* _To do_: The answer must be every line of the records below that contains the word "dell", copied out.

■ ■ ■ ■

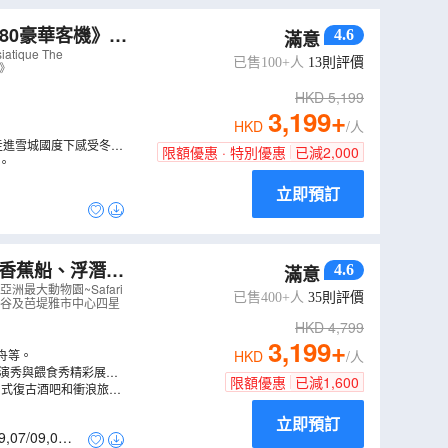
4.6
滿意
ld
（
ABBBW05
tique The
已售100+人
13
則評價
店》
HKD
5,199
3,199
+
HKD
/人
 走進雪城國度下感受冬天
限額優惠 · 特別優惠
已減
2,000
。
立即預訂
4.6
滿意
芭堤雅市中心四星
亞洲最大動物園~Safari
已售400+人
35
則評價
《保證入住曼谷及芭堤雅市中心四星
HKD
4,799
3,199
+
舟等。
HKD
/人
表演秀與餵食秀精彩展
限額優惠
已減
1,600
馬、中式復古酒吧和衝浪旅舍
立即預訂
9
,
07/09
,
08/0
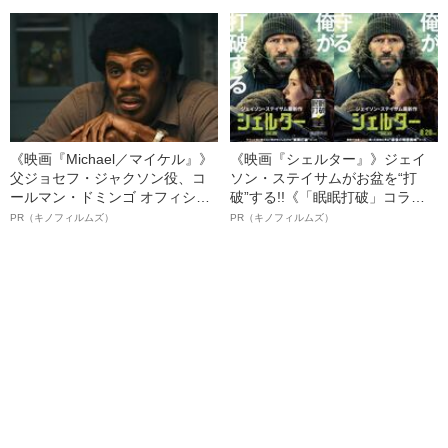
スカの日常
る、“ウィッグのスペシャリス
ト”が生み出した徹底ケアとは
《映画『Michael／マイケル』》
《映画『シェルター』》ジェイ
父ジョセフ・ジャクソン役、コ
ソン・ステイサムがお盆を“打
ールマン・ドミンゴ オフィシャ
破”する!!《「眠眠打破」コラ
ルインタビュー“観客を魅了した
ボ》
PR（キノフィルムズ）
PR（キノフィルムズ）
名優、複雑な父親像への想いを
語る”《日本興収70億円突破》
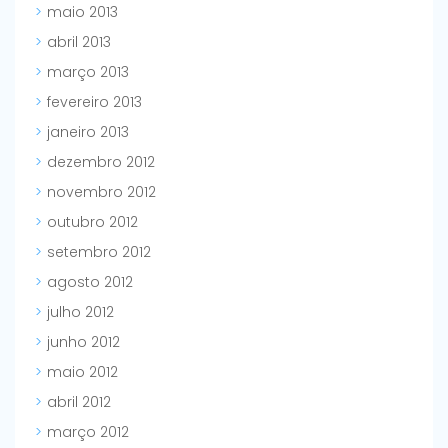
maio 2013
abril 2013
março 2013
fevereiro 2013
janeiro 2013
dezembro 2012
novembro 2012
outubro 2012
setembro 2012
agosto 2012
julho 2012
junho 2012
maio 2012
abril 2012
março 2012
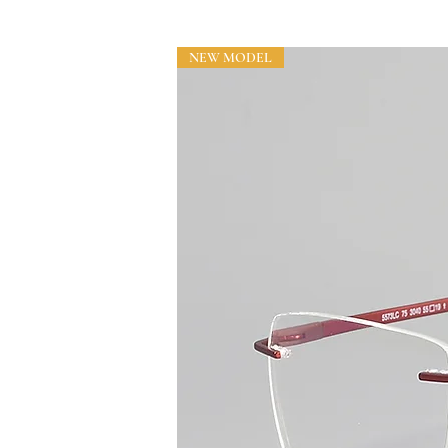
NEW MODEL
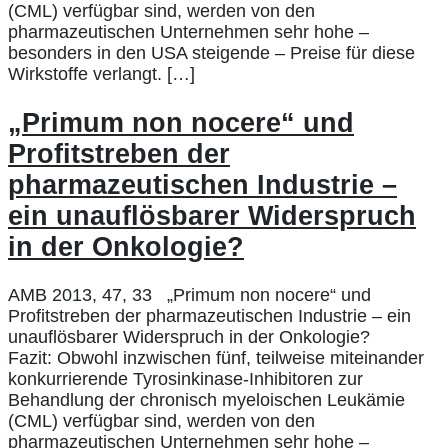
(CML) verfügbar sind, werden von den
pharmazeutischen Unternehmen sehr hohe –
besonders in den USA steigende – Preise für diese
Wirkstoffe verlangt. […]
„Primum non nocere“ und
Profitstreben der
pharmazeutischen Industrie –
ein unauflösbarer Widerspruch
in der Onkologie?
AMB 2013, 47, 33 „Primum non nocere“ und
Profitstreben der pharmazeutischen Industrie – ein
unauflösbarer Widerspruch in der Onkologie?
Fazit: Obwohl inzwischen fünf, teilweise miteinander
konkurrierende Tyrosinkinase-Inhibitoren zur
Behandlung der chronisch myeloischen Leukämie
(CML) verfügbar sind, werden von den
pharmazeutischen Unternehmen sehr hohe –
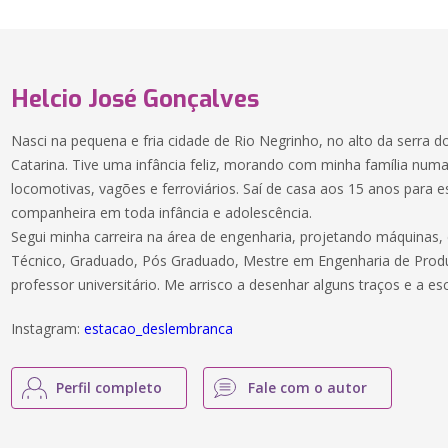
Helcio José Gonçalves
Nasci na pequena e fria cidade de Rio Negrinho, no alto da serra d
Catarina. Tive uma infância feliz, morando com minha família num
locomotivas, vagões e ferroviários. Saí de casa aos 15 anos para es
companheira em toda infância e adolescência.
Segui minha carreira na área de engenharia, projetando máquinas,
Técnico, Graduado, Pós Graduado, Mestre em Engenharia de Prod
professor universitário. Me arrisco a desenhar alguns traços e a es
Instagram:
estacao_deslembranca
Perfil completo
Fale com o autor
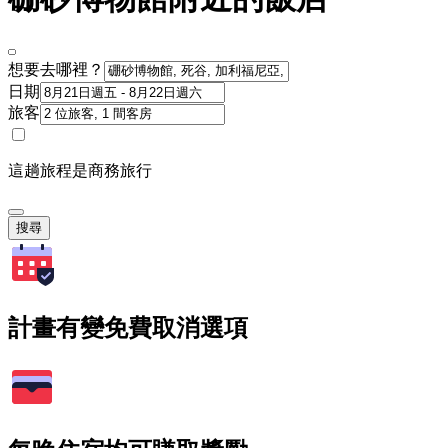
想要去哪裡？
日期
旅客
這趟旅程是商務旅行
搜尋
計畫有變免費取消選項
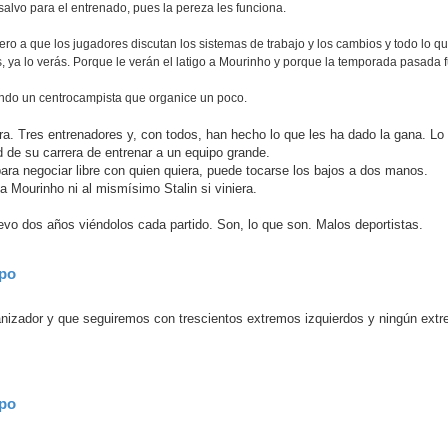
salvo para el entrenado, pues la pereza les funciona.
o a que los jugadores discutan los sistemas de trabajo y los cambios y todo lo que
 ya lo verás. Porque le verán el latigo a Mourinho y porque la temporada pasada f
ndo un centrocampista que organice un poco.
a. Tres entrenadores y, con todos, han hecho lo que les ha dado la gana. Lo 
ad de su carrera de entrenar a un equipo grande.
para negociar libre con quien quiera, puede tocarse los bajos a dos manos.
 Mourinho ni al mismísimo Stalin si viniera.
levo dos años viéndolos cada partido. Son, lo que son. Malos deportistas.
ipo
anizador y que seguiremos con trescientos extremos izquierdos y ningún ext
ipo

■ ■ ■ ■

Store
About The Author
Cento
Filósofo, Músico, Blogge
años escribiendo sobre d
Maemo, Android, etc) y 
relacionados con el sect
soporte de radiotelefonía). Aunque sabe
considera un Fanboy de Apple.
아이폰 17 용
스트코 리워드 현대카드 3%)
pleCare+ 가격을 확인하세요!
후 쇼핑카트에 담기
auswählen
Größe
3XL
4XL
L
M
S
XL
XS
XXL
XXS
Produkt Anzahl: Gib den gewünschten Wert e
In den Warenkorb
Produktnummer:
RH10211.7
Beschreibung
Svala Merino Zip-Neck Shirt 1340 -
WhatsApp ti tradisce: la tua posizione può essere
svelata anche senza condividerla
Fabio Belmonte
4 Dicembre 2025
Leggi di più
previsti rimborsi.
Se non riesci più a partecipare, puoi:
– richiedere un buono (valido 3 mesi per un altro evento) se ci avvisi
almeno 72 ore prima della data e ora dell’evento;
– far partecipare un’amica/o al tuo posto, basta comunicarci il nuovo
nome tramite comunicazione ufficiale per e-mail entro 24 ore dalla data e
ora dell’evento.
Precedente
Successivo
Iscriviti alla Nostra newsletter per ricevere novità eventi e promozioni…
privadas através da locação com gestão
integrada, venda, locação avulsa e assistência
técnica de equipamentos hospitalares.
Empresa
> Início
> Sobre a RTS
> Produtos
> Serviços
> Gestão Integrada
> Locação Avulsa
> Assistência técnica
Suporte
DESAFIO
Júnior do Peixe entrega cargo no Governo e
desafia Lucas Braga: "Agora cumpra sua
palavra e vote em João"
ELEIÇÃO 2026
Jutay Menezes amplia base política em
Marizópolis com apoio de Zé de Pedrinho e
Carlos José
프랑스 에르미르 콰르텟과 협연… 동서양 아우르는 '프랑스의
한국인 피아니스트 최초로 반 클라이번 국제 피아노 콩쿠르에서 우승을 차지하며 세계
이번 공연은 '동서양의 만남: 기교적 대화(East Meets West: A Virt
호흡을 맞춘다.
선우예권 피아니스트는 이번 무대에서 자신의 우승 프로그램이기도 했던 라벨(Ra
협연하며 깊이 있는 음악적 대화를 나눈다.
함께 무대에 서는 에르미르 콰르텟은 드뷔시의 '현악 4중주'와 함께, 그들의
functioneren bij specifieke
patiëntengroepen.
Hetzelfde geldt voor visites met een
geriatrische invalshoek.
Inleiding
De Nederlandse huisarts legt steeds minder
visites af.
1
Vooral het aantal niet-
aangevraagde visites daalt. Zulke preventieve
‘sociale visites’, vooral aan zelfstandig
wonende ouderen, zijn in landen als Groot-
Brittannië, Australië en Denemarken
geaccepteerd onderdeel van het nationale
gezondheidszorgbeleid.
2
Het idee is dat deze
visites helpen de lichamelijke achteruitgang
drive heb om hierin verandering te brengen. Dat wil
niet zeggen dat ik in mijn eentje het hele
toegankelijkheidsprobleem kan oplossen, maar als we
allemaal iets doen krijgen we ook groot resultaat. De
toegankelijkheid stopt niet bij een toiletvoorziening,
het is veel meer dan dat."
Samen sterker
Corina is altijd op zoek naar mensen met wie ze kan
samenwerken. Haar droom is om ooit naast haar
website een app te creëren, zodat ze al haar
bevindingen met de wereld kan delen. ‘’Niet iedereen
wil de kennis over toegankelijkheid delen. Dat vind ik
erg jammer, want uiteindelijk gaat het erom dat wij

■ ■ ■ ■

* _Your solution_:
almeno 72 ore prima della data e ora dell’evento;
ora dell’evento.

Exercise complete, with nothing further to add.